New leukemia drugs work better, studies show

Drug NewsDec 06, 2004

Next-generation leukemia pills, designed to help patients not cured by the successful drug Gleevec, work even better than doctors had hoped, researchers said on Sunday.

One new drug, made by Bristol-Myers Squibb, put 86 percent of patients who tried it into remission—meaning signs of their cancer disappeared, the researchers said.

Although they were only phase I trials, meant to show the drug was safe, the effects were dramatic, the doctors told a meeting in San Diego of the American Society of Hematology.

"Certainly it is wonderful. It will save lives,” said Dr. Alan Kinniburgh, senior vice president of research for The Leukemia and Lymphoma Society.

Oncologists hope the approach may work in many other cancers, too.

Kinniburgh said it is likely that the new pills will be used in combination, like old-fashioned chemotherapy.

“I know of no cancer where one single drug has ever cured the cancer,” he said.

The new drugs are being tested in patients with chronic myeloid leukemia (CML), which affects about 4,400 Americans a year and 10,000 people around the world.

HIGH REMISSION RATE

The Bristol drug is known by its experimental name BMS-354825. During the trial, also financed by Bristol-Myers, 31 of 36 patients with advanced CML, who had not been helped by Gleevec, had a complete hematologic response, meaning their bodies stopped producing leukemia cells.

This translates to an 86 percent remission rate, said Dr. Charles Sawyers, a Howard Hughes Medical Institute investigator at the University of California Los Angeles, who is helping test the drug.

Gleevec, made by Swiss drug company Novartis, targets an enzyme called BCR-ABL that leukemia cells use to proliferate. The drug attaches to the cancerous cells and stops them from growing and spreading.

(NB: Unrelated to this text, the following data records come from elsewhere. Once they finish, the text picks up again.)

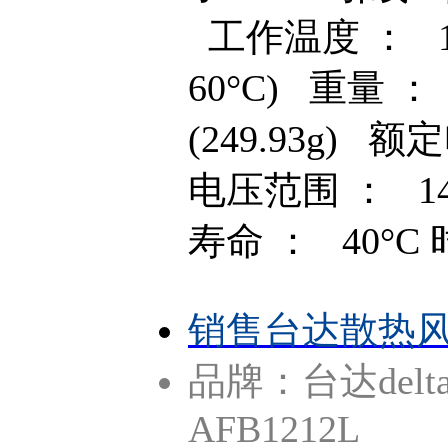
工作温度 ： 14 ~
60°C) 重量 ： 
(249.93g) 
电压范围 ： 14 
寿命 ： 40°C 
销售台达散热风扇
品牌：台达delt
AFB1212L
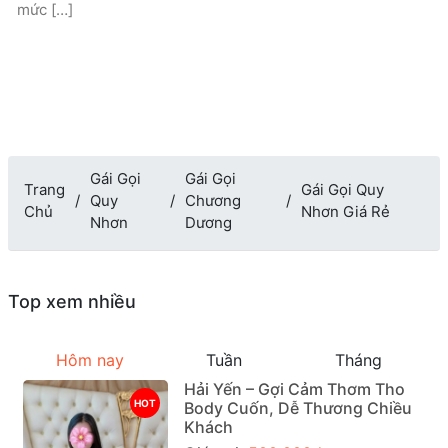
mức […]
Gái Gọi
Gái Gọi
Trang
Gái Gọi Quy
Quy
Chương
Chủ
Nhơn Giá Rẻ
Nhơn
Dương
Top xem nhiều
Hôm nay
Tuần
Tháng
Hải Yến – Gợi Cảm Thơm Tho
HOT
Body Cuốn, Dễ Thương Chiều
Khách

Sold in Europe under the name Glivec, it was the first “targeted” cancer drug. It made headlines when it was approved in 2001 because never before had a simple pill shown such dramatic effects in cancer.

Gleevec, or imatinib, is Novartis’s second-biggest product, with sales in the first nine months of this year of $1.1 billion.

But in a few patients, perhaps 12 percent, the cancer cells mutate just enough to slip out of Gleevec’s grip. The cancer comes back.

NEW PILL SEEMS SAFE

So some of the researchers who worked on Gleevec teamed with Bristol-Myers Squibb to develop the new pill, which is less picky about how it grabs onto a cancer cell to deactivate it.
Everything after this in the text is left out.